**Task requirements**
Pull each line with the string "Teléfono" from the entries.

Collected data

== Segment start ==

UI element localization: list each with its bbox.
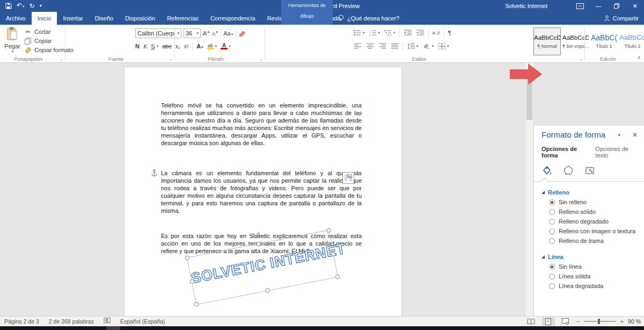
tab-diseno[interactable]: Diseño [89, 12, 119, 25]
layout-options-button[interactable] [342, 172, 354, 184]
radio-icon [549, 283, 555, 289]
radio-icon [549, 274, 555, 279]
proofing-icon[interactable] [104, 318, 111, 325]
paragraph[interactable]: Teléfono móvil se ha convertido en un el… [161, 102, 362, 147]
taskbar-strip [0, 326, 644, 330]
radio-icon [549, 228, 555, 234]
fill-line-icon[interactable] [541, 165, 552, 177]
collapse-triangle-icon [541, 255, 545, 259]
radio-sin-linea[interactable]: Sin línea [549, 263, 638, 270]
web-layout-icon[interactable] [559, 317, 572, 326]
zoom-out-icon[interactable]: − [576, 318, 580, 325]
radio-icon [549, 219, 555, 225]
status-bar: Página 2 de 3 2 de 268 palabras Español … [0, 316, 644, 326]
paste-label: Pegar [4, 43, 20, 49]
account-name[interactable]: Solvetic Internet [505, 0, 547, 12]
zoom-slider[interactable] [584, 321, 616, 322]
collapse-ribbon-icon[interactable]: ∧ [637, 55, 641, 60]
group-portapapeles: Pegar▾ ✂ Cortar Copiar Copiar formato Po… [0, 25, 64, 62]
radio-linea-degradada[interactable]: Línea degradada [549, 283, 638, 289]
person-icon [604, 15, 610, 21]
tab-referencias[interactable]: Referencias [161, 12, 204, 25]
pane-close-icon[interactable]: ✕ [632, 131, 638, 139]
tab-correspondencia[interactable]: Correspondencia [204, 12, 261, 25]
vertical-scrollbar[interactable]: ▲ [525, 63, 533, 316]
scissors-icon: ✂ [24, 27, 32, 36]
tab-insertar[interactable]: Insertar [57, 12, 89, 25]
radio-icon [549, 209, 555, 215]
document-area: Teléfono móvil se ha convertido en un el… [0, 63, 644, 316]
share-label: Compartir [613, 15, 639, 21]
language-indicator[interactable]: Español (España) [120, 318, 165, 325]
resize-handle[interactable] [185, 255, 189, 260]
radio-relleno-trama[interactable]: Relleno de trama [549, 238, 638, 244]
word-count[interactable]: 2 de 268 palabras [49, 318, 94, 325]
style-normal[interactable]: AaBbCcDc¶ Normal [533, 27, 561, 55]
tab-opciones-de-texto[interactable]: Opciones de texto [595, 146, 638, 159]
group-fuente: Calibri (Cuerpo▾ 36▾ A▲ A▼ Aa▾ N K S▾ ab… [65, 25, 174, 62]
dialog-launcher-icon[interactable]: ⌟ [60, 56, 62, 61]
radio-icon [549, 238, 555, 244]
contextual-tab-group: Herramientas de dibujo Formato [281, 0, 333, 25]
dialog-launcher-icon[interactable]: ⌟ [580, 56, 582, 61]
anchor-icon [151, 169, 157, 178]
zoom-slider-thumb[interactable] [598, 319, 600, 324]
restore-button[interactable] [608, 0, 626, 12]
pane-menu-icon[interactable]: ▾ [618, 132, 620, 138]
bold-button[interactable]: N [135, 43, 140, 49]
resize-handle[interactable] [256, 241, 261, 246]
word-window: Herramientas de dibujo Formato ↶▾ ↻ ▾ Do… [0, 0, 644, 330]
tell-me-label: ¿Qué desea hacer? [347, 15, 399, 21]
page-indicator[interactable]: Página 2 de 3 [4, 318, 39, 325]
print-layout-icon[interactable] [542, 317, 555, 326]
layout-properties-icon[interactable] [584, 165, 595, 177]
radio-relleno-degradado[interactable]: Relleno degradado [549, 218, 638, 225]
ribbon-display-options-icon[interactable] [571, 0, 589, 12]
paragraph[interactable]: La cámara es un elemento fundamental del… [161, 169, 362, 214]
tab-disposicion[interactable]: Disposición [119, 12, 161, 25]
zoom-in-icon[interactable]: + [620, 318, 624, 325]
section-relleno[interactable]: Relleno [541, 189, 638, 196]
tab-inicio[interactable]: Inicio [32, 12, 57, 25]
minimize-button[interactable]: — [589, 0, 608, 12]
clipboard-icon [6, 27, 18, 41]
radio-icon [549, 199, 555, 205]
tab-opciones-de-forma[interactable]: Opciones de forma [541, 146, 589, 159]
taskbar-app [106, 326, 120, 330]
radio-sin-relleno[interactable]: Sin relleno [549, 199, 638, 205]
group-label: Párrafo [175, 56, 257, 62]
pane-title: Formato de forma [541, 130, 618, 139]
group-label: Portapapeles [0, 56, 57, 62]
brush-icon [24, 46, 32, 54]
italic-button[interactable]: K [143, 43, 147, 49]
zoom-level[interactable]: 90 % [628, 318, 641, 325]
dialog-launcher-icon[interactable]: ⌟ [260, 56, 262, 61]
radio-icon [549, 264, 555, 270]
strikethrough-button[interactable]: abc [162, 43, 172, 49]
paste-button[interactable]: Pegar▾ [3, 27, 21, 59]
read-mode-icon[interactable] [525, 317, 538, 326]
share-button[interactable]: Compartir [604, 12, 639, 25]
lightbulb-icon [338, 15, 344, 22]
group-label: Edición [585, 56, 631, 62]
section-linea[interactable]: Línea [541, 254, 638, 260]
radio-relleno-solido[interactable]: Relleno sólido [549, 209, 638, 215]
tell-me-box[interactable]: ¿Qué desea hacer? [338, 12, 399, 25]
tab-archivo[interactable]: Archivo [0, 12, 32, 25]
close-button[interactable]: ✕ [626, 0, 644, 12]
group-label: Fuente [65, 56, 166, 62]
group-parrafo: ▾ 123▾ ▾ A↓Z ¶ ▾ ▾ ▾ Párraf [175, 25, 264, 62]
radio-linea-solida[interactable]: Línea sólida [549, 273, 638, 279]
tab-formato[interactable]: Formato [281, 21, 333, 34]
contextual-header: Herramientas de dibujo [281, 0, 333, 21]
format-shape-pane: Formato de forma ▾ ✕ Opciones de forma O… [533, 126, 644, 316]
group-label: Estilos [265, 56, 573, 62]
dialog-launcher-icon[interactable]: ⌟ [170, 56, 172, 61]
radio-relleno-imagen[interactable]: Relleno con imagen o textura [549, 228, 638, 234]
copy-icon [24, 37, 32, 45]
underline-button[interactable]: S [151, 43, 155, 49]
collapse-triangle-icon [541, 191, 545, 194]
effects-icon[interactable] [563, 165, 574, 177]
group-edicion: Buscar▾ ab⇄ Reemplazar Seleccionar▾ Edic… [585, 25, 639, 62]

== Segment end ==

**Solution to this task**
paragraph[interactable]: Teléfono móvil se ha convertido en un el… [161, 102, 362, 147]
document-area: Teléfono móvil se ha convertido en un el… [0, 63, 644, 316]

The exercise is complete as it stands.